False negatives: calls that should be blocked but are not.
Missing principal fields: if principal.role is null, the rule never matches.

Step 7: Flip To Enforce

Once the observed traffic looks right, switch to enforce:

defaults:
  mode: enforce

Now the tool call is blocked for real.

Common Mistakes

Wrong operator for the shape of the data

Using equals when you need contains:

# Wrong -- only matches if the entire path is literally ".env"
args.path:
  equals: ".env"

# Right -- matches any path containing ".env"
args.path:
  contains: ".env"

Missing principal field

If the principal does not have a role field set, selectors like principal.role resolve to null. That makes the rule stop matching.

Fix: ensure the principal is populated when creating the adapter:

principal = Principal(user_id="alice", role="analyst")
adapter = LangChainAdapter(guard=guard, principal=principal)

Regex escaping in YAML

YAML double-quoted strings interpret escape sequences. "\b" is a backspace character, not a word boundary. Always use single quotes for regex:

# Wrong -- "\b" is backspace
args.command:
  matches: "\brm\b"

# Right -- '\b' is literal backslash-b (word boundary)
args.command:
  matches: '\brm\b'

Using `output.text` in a check rule

output.text only exists in check_output rules. Using it in type: pre is a load-time validation error:

# Wrong -- output.text does not exist before the tool runs
- id: bad-pre
  type: pre
  tool: read_file
  when:
    output.text:
      contains: "SECRET"
  then:
    action: block
    message: "..."

Picking the wrong output action

Check output rules support three actions:

Action	What happens
`warn`	Emit a violation.
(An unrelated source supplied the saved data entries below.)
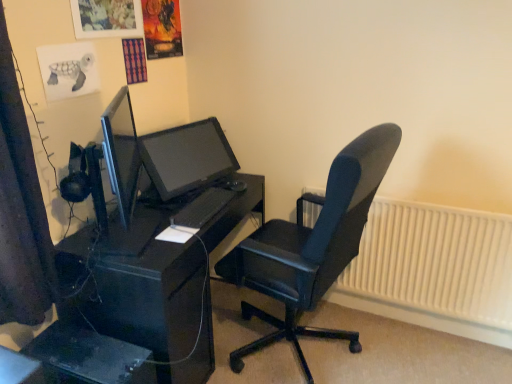 Question: Is black matte keyboard at center wider than black plastic computer tower at lower left?

Choices:
 (A) no
 (B) yes

Answer: (A)

Question: Is black matte keyboard at center turned away from black plastic computer tower at lower left?

Choices:
 (A) yes
 (B) no

Answer: (B)

Question: Is black plastic computer tower at lower left a part of black matte keyboard at center?

Choices:
 (A) no
 (B) yes

Answer: (A)

Question: From a real-world perspective, is black matte keyboard at center positioned over black plastic computer tower at lower left based on gravity?

Choices:
 (A) no
 (B) yes

Answer: (B)

Question: From a real-world perspective, is black matte keyboard at center under black plastic computer tower at lower left?

Choices:
 (A) no
 (B) yes

Answer: (A)

Question: Would you say watercolor paper turtle at upper left is to the left or to the right of black plastic computer tower at lower left in the picture?

Choices:
 (A) left
 (B) right

Answer: (A)

Question: Considering the positions of watercolor paper turtle at upper left and black plastic computer tower at lower left in the image, is watercolor paper turtle at upper left taller or shorter than black plastic computer tower at lower left?

Choices:
 (A) tall
 (B) short

Answer: (B)

Question: Considering their positions, is watercolor paper turtle at upper left located in front of or behind black plastic computer tower at lower left?

Choices:
 (A) front
 (B) behind

Answer: (B)

Question: From the image's perspective, is watercolor paper turtle at upper left positioned above or below black plastic computer tower at lower left?

Choices:
 (A) above
 (B) below

Answer: (A)

Question: In terms of height, does black matte keyboard at center look taller or shorter compared to black leather office chair at center?

Choices:
 (A) tall
 (B) short

Answer: (B)

Question: Is point (174, 228) positioned closer to the camera than point (313, 235)?

Choices:
 (A) closer
 (B) farther

Answer: (B)

Question: Considering the positions of black matte keyboard at center and black leather office chair at center in the image, is black matte keyboard at center bigger or smaller than black leather office chair at center?

Choices:
 (A) big
 (B) small

Answer: (B)

Question: In the image, is black matte keyboard at center positioned in front of or behind black leather office chair at center?

Choices:
 (A) front
 (B) behind

Answer: (B)

Question: Is black matte keyboard at center wider or thinner than black plastic computer tower at lower left?

Choices:
 (A) wide
 (B) thin

Answer: (B)

Question: From a real-world perspective, is black matte keyboard at center above or below black plastic computer tower at lower left?

Choices:
 (A) above
 (B) below

Answer: (A) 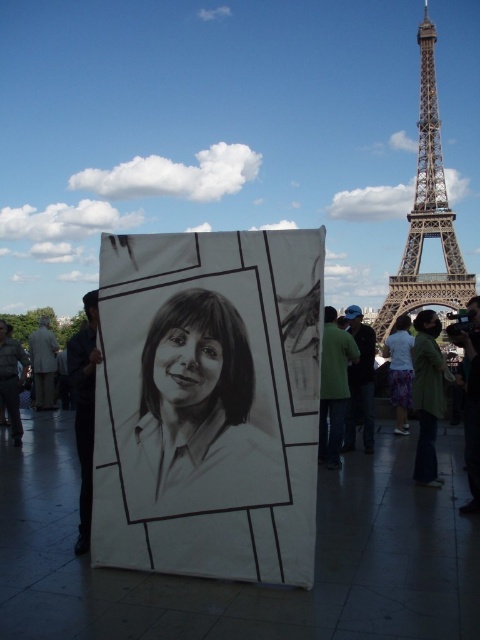 Who is taller, pencil sketch portrait at center or white cotton dress at center-right?

Standing taller between the two is pencil sketch portrait at center.

In the scene shown: Is pencil sketch portrait at center thinner than white cotton dress at center-right?

No, pencil sketch portrait at center is not thinner than white cotton dress at center-right.

Is point (142, 445) farther from viewer compared to point (397, 349)?

No.

Find the location of a particular element. The width and height of the screenshot is (480, 640). pencil sketch portrait at center is located at coordinates (197, 417).

Is pencil sketch portrait at center closer to the viewer compared to brown metal eiffel tower at right?

No, it is behind brown metal eiffel tower at right.

The height and width of the screenshot is (640, 480). I want to click on pencil sketch portrait at center, so click(x=197, y=417).

The image size is (480, 640). What are the coordinates of `pencil sketch portrait at center` in the screenshot? It's located at (197, 417).

Can you confirm if brown metal eiffel tower at right is positioned above white cotton dress at center-right?

Yes.

Where is `brown metal eiffel tower at right`? The width and height of the screenshot is (480, 640). brown metal eiffel tower at right is located at coordinates pos(427,212).

Who is more distant from viewer, (430, 83) or (392, 362)?

The point (430, 83) is more distant.

Where is `brown metal eiffel tower at right`? This screenshot has width=480, height=640. brown metal eiffel tower at right is located at coordinates (427, 212). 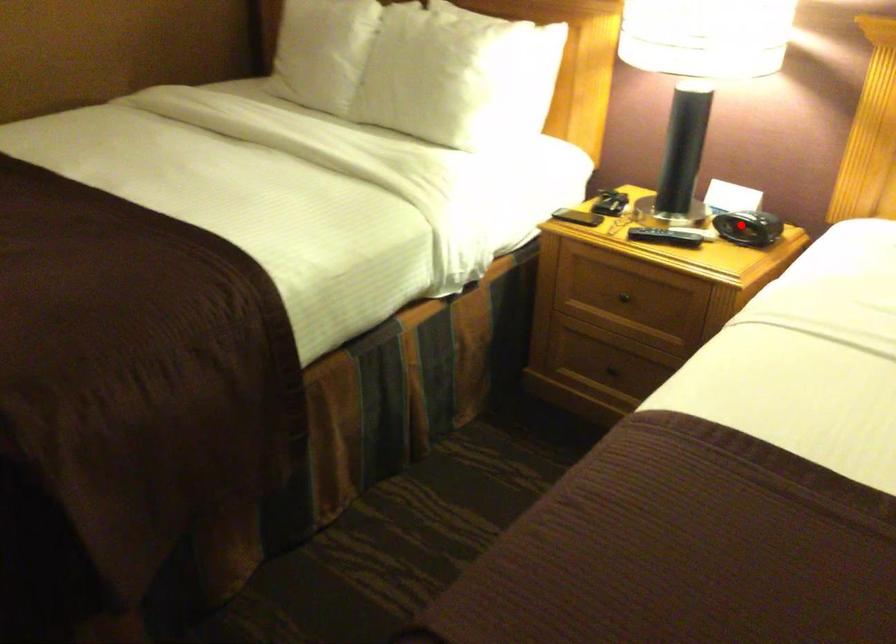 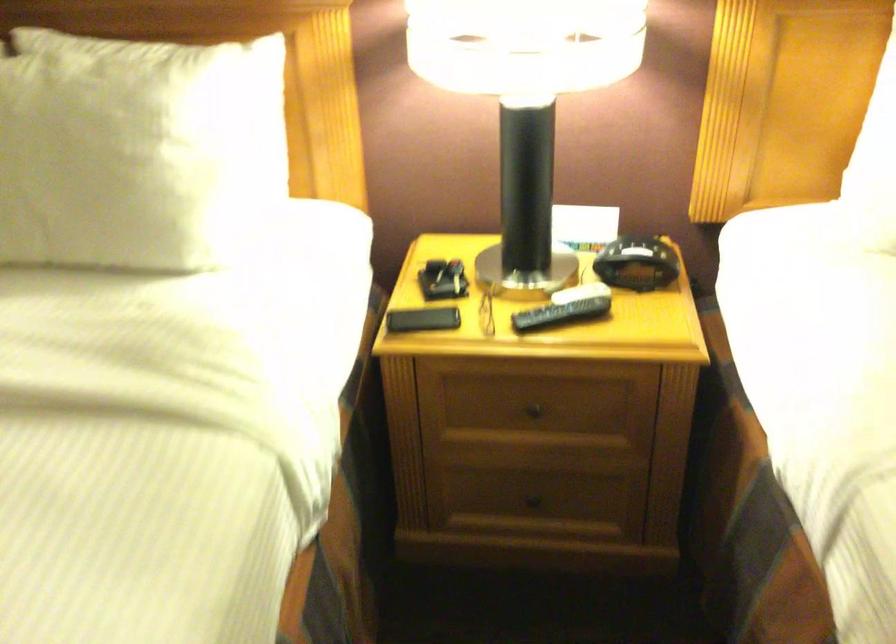 Question: A red point is marked in image1. In image2, is the corresponding 3D point closer to the camera or farther? Reply with the corresponding letter.

Choices:
 (A) The corresponding 3D point is closer.
 (B) The corresponding 3D point is farther.

Answer: (A) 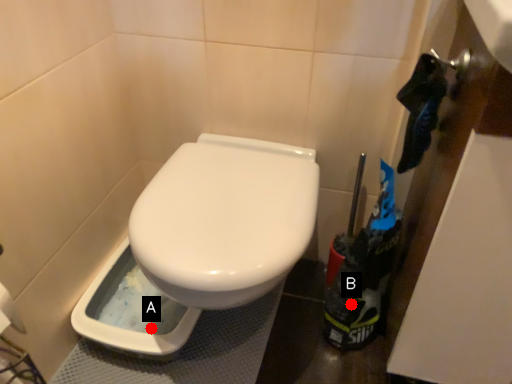 Question: Two points are circled on the image, labeled by A and B beside each circle. Which point is closer to the camera?

Choices:
 (A) A is closer
 (B) B is closer

Answer: (B) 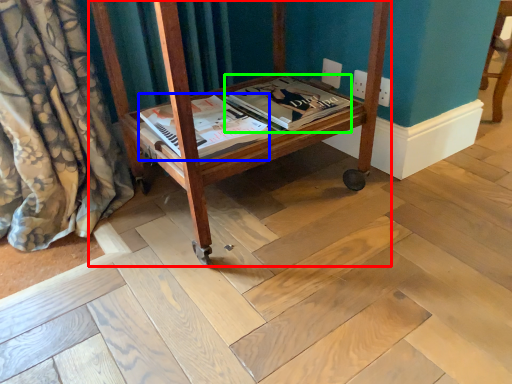 Question: Which is farther away from furniture (highlighted by a red box)? magazine (highlighted by a blue box) or magazine (highlighted by a green box)?

Choices:
 (A) magazine
 (B) magazine

Answer: (B) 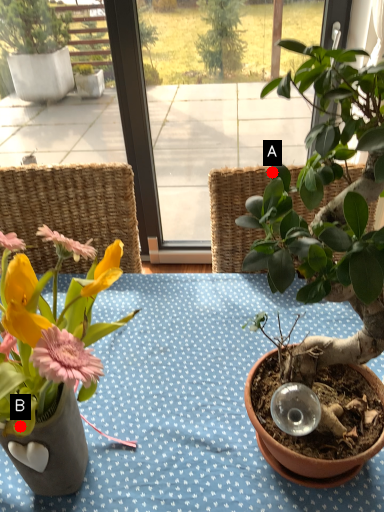 Question: Two points are circled on the image, labeled by A and B beside each circle. Which point is closer to the camera taking this photo?

Choices:
 (A) A is closer
 (B) B is closer

Answer: (B) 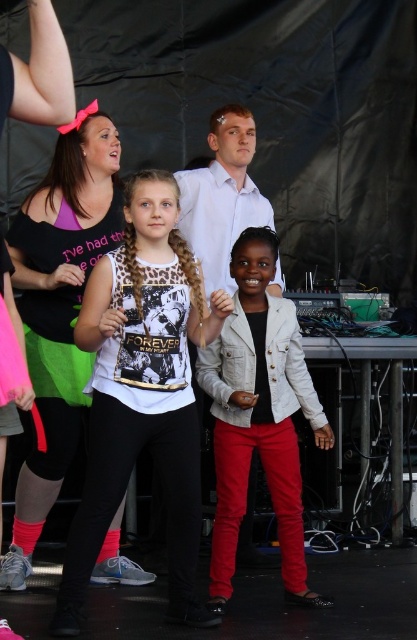 You are a photographer trying to capture a clear shot of the leopard print tank top at center and the light gray denim jacket at center. Since you want to focus on the taller object, which one should you adjust your camera to prioritize?

The leopard print tank top at center is taller than the light gray denim jacket at center, so you should adjust your camera to prioritize focusing on the leopard print tank top at center.

Looking at this image, you are a photographer trying to capture a group photo of the leopard print tank top at center and the light gray denim jacket at center. Which of the two has a wider appearance in the photo?

The leopard print tank top at center has a wider appearance than the light gray denim jacket at center in the photo because its width surpasses the latter.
Output passes through unchanged.
`redact`	Replace regex-matched patterns in the output with `[REDACTED]`.
`block`	Replace the entire tool output with `[OUTPUT SUPPRESSED] ...`.

- id: redact-ssn
  type: post
  tool: "*"
  when:
    output.text:
      matches: '\b\d{3}-\d{2}-\d{4}\b'
  then:
    action: redact
    message: "SSN pattern detected in output."

Use warn when you want a violation only, redact when cleanup is safe, and block when any matching output should be suppressed.

When To Reach For Sandbox Rules

If the deny-list keeps growing, stop adding more check rules and move the boundary into a sandbox rule.

Example: File Path Sandbox

Requirement: the agent should only read/write files in /workspace and /tmp, never in /workspace/.git.

- id: file-sandbox
  type: sandbox
  tools: [read_file, write_file, edit_file]
  within:
    - /workspace
    - /tmp
  not_within:
    - /workspace/.git
  outside: block
  message: "File access outside workspace: {args.path}"

Use sandbox rules for files, shell commands, and domains. See sandbox rules for the full model.